Aku masih diam saja.
Mbak Utari tiba-tiba memelukku. "Nes, Kenes, adikku. Kamu andalan Mbak. Ayo, kita harus bikin keluarga ini ndak miskin lagi. Mbak capek jadi orang miskin. Selama Mbak mampu membanting tulang, Mbak akan banting tulang buatmu, Simbok dan Jingga. Itu yang dulu Mbak ucapkan di depan kuburan Bapak. Jangan sampai kamu bikin Mbak mengingkari janji Mbak sendiri ya?"
Aku lemas. Aku tak tahan lagi. Pertahananku bobol. Aku tergugu. Mbak Utari menggosok-gosok punggungku dengan lembut.
"Kita bisa, Nes. Kita pasti bisa. Hanya, kamu harus membantuku."
"Iya, Mbak. Terserah. Tapi kali ini Kenes minta, Mbak harus hati-hati.
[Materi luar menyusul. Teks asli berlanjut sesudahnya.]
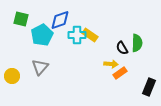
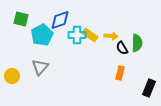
yellow arrow: moved 28 px up
orange rectangle: rotated 40 degrees counterclockwise
black rectangle: moved 1 px down
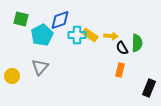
orange rectangle: moved 3 px up
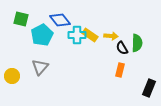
blue diamond: rotated 70 degrees clockwise
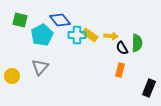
green square: moved 1 px left, 1 px down
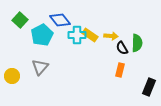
green square: rotated 28 degrees clockwise
black rectangle: moved 1 px up
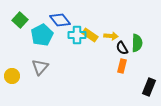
orange rectangle: moved 2 px right, 4 px up
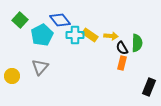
cyan cross: moved 2 px left
orange rectangle: moved 3 px up
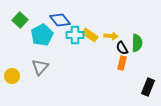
black rectangle: moved 1 px left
Kenes trauma, Mbak. Kenes takut Mbak Utari akan mengalami penyiksaan dan pelecehan lagi seperti kemarin. Mbak Utari ndak takut apa?" Aku mengulangi lagi pertanyaanku.
Mbak Utari hanya tersenyum.
"Sesungguhnya, aku takut, Nes. Takut banget."